The U.S. Department of Education’s Office of Civil Rights investigation into antisemitism at the University of Vermont has thrust Jewish students to the center of global attention. 

The rise in antisemitism on campus is part of a troubling national trend, and our beloved University is not immune to its dangers.

Many want to know in more detail what is happening on our campus. Jewish life, learning and connections to Israel are thriving at UVM, even though antisemitism exists here.

Hundreds of students celebrated Rosh Hashanah proudly and publicly in the Davis Center. Last week, students prepared Shabbat meal kits of kale and potatoes grown on our Hillel farm. Our students studied Jewish agrarian traditions and modern innovations alongside UVM faculty and Hillel educators while working to alleviate food insecurity.
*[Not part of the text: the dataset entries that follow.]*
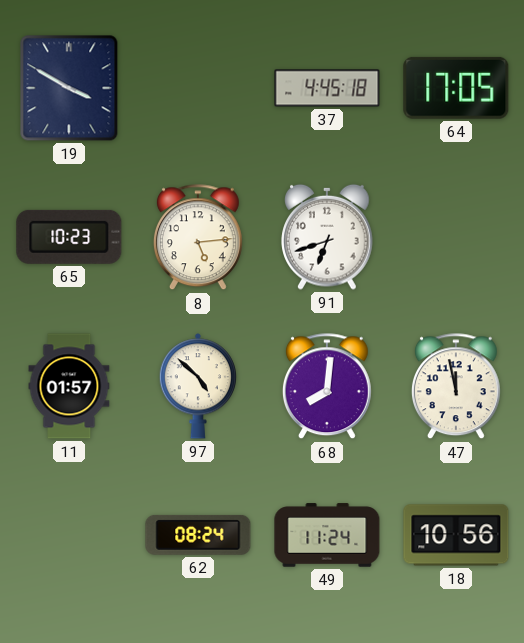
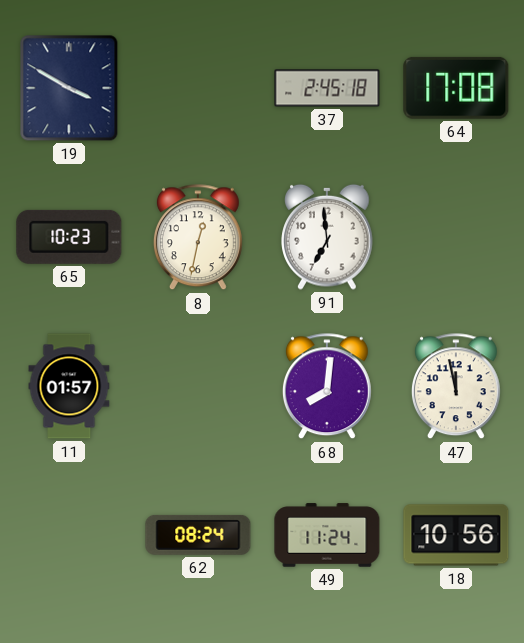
37: 4:45 -> 2:45
64: 17:05 -> 17:08
8: 5:14 -> 12:32
91: 6:42 -> 6:59
97: 4:52 -> none
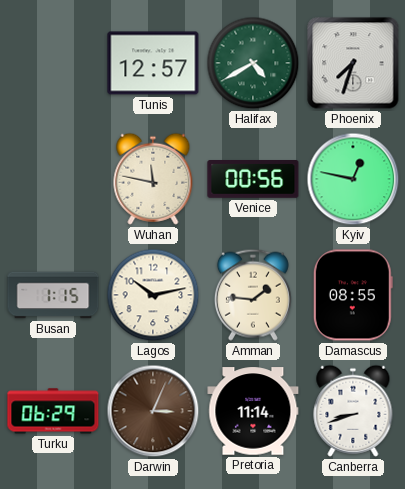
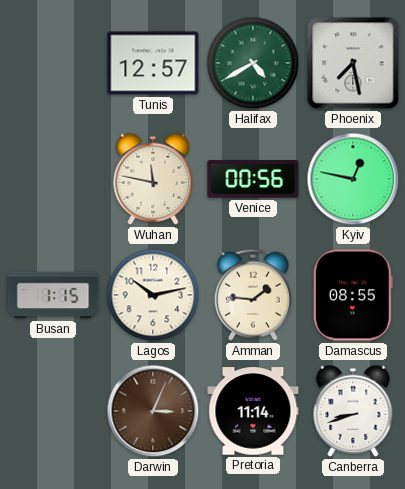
Phoenix: 7:33 -> 7:28
Turku: 06:29 -> none
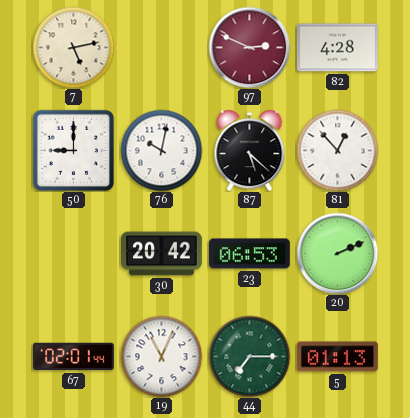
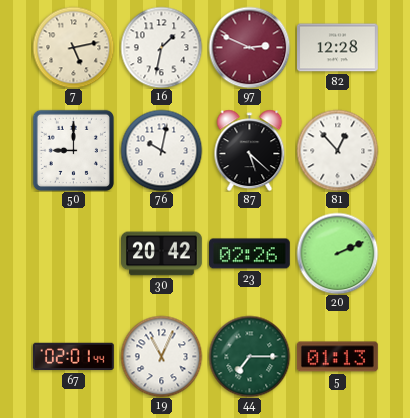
16: none -> 1:32
82: 4:28 -> 12:28
23: 06:53 -> 02:26
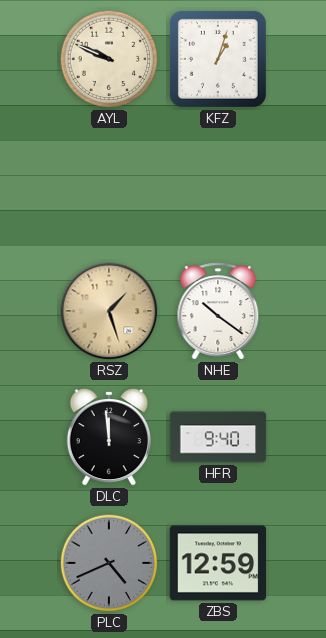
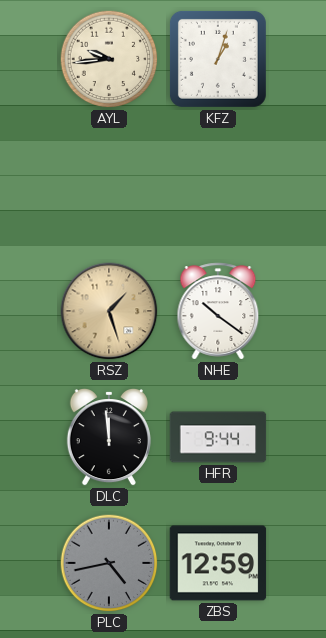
AYL: 9:49 -> 9:44
HFR: 9:40 -> 9:44
PLC: 4:41 -> 4:43
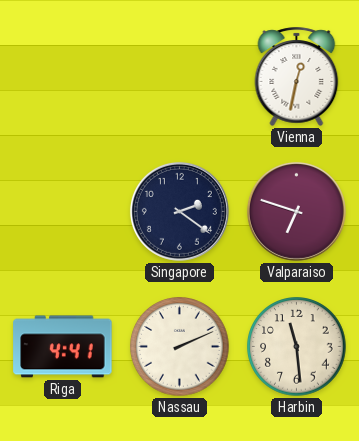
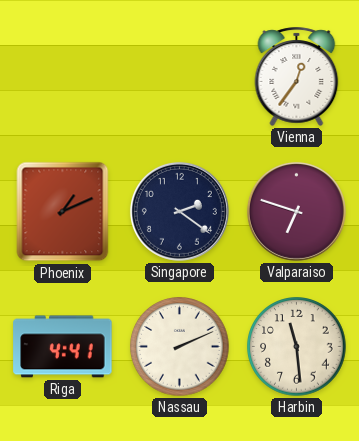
Vienna: 12:32 -> 12:36
Phoenix: none -> 1:11
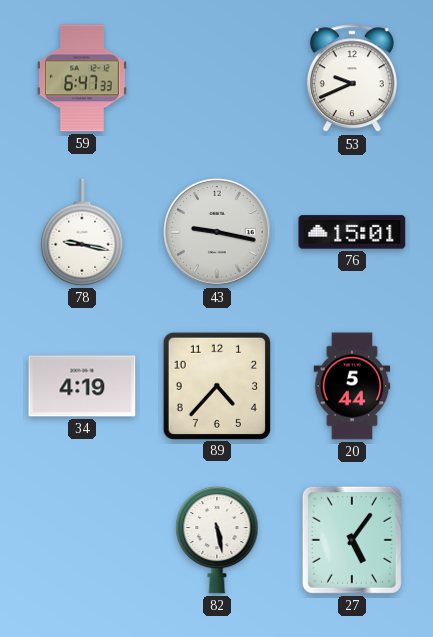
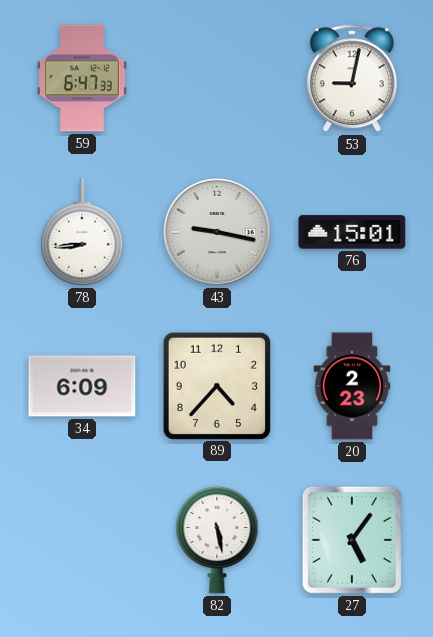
53: 9:41 -> 9:02
78: 9:17 -> 8:44
34: 4:19 -> 6:09
20: 5:44 -> 2:23
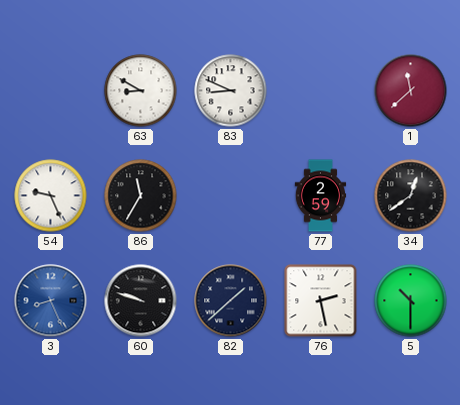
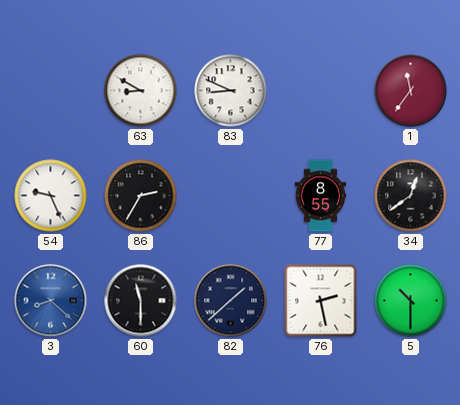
1: 11:38 -> 11:36
86: 11:35 -> 2:35
77: 2:59 -> 8:55
3: 8:26 -> 8:22
60: 9:48 -> 11:30
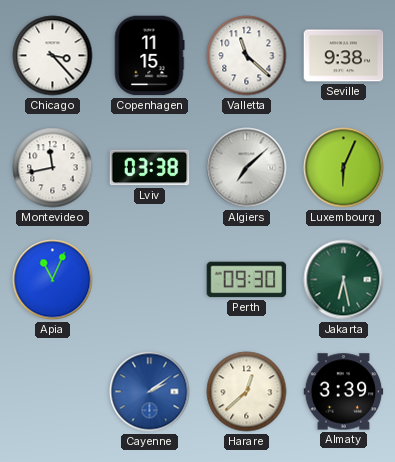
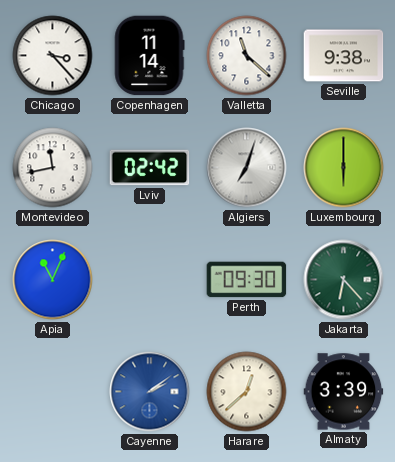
Copenhagen: 11:15 -> 11:14
Lviv: 03:38 -> 02:42
Algiers: 7:08 -> 7:03
Luxembourg: 6:04 -> 6:00
Jakarta: 6:28 -> 6:23
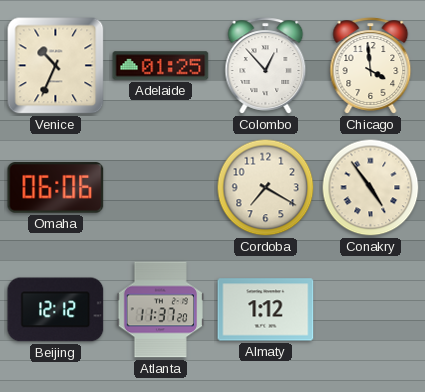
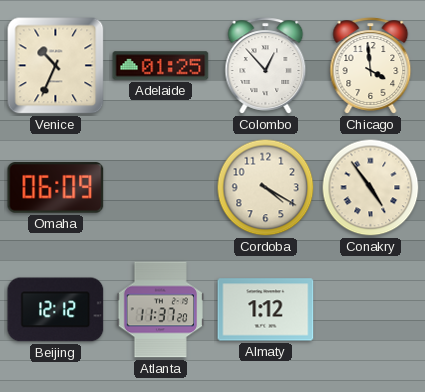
Omaha: 06:06 -> 06:09
Cordoba: 7:20 -> 4:20
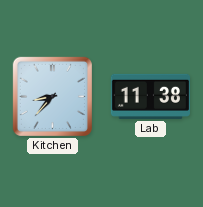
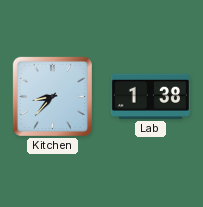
Lab: 11:38 -> 1:38
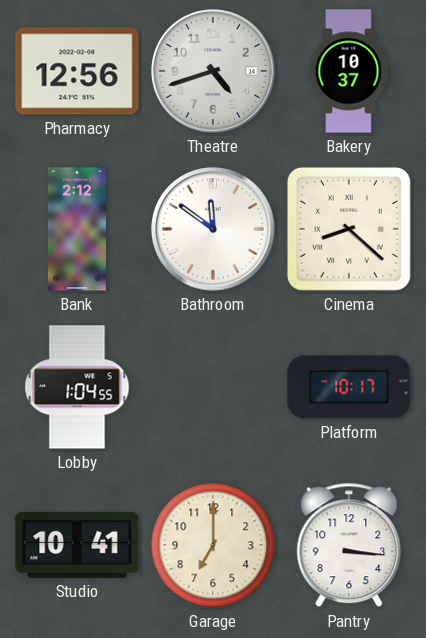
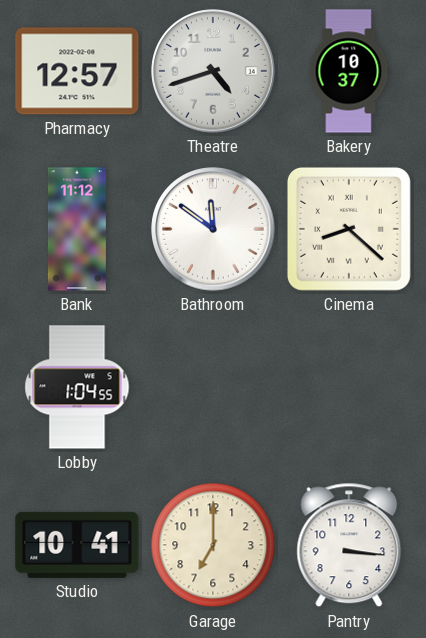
Pharmacy: 12:56 -> 12:57
Bank: 2:12 -> 11:12
Platform: 10:17 -> none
We have a full Birthright Israel trip this winter.

At the same time, Hillel is leading the coalition to help improve the campus climate for Jewish students so that this robust and flourishing Jewish life can thrive without fear of hatred or discrimination.

Jewish students, friends, faculty, staff and allies recently shared important ideas about how to counter antisemitism at UVM listening sessions. These are just some of their recommendations:

  • When Jewish students report bias as antisemitism, universities and colleges must promptly and publicly condemn every incident, or else they will continue unabated.
  • There should be ongoing education for the campus community to better understand the intertwined complexity of Jewish identity, antisemitism and Israel.
  • Judaism is not just a faith-based religion. Students should be allowed to freely express identities based on religion, ethnicity, culture and a connection to Zionism or Israel without preconditions.
  • Discrimination impacts everyone with a historically marginalized identity—Jewish students should not be treated differently when they experience bias and harassment.

Publicity of antisemitism at UVM has helped students find their voices to speak out and stand up for their right to be Jewish without preconditions or needing to hide an integral part of their identity to be accepted by others.

We can and must listen to these voices and learn from them. The first step in countering antisemitism on campus is acknowledging the seriousness of the challenge. We invite the partnership of our campus community in ensuring UVM remains a place where Jewish students and all students feel welcome to live and learn safely.

Matt Vogel (he/him) has been the Executive Director of Hillel at UVM since 2013 and has spent his career supporting Jewish students on campus.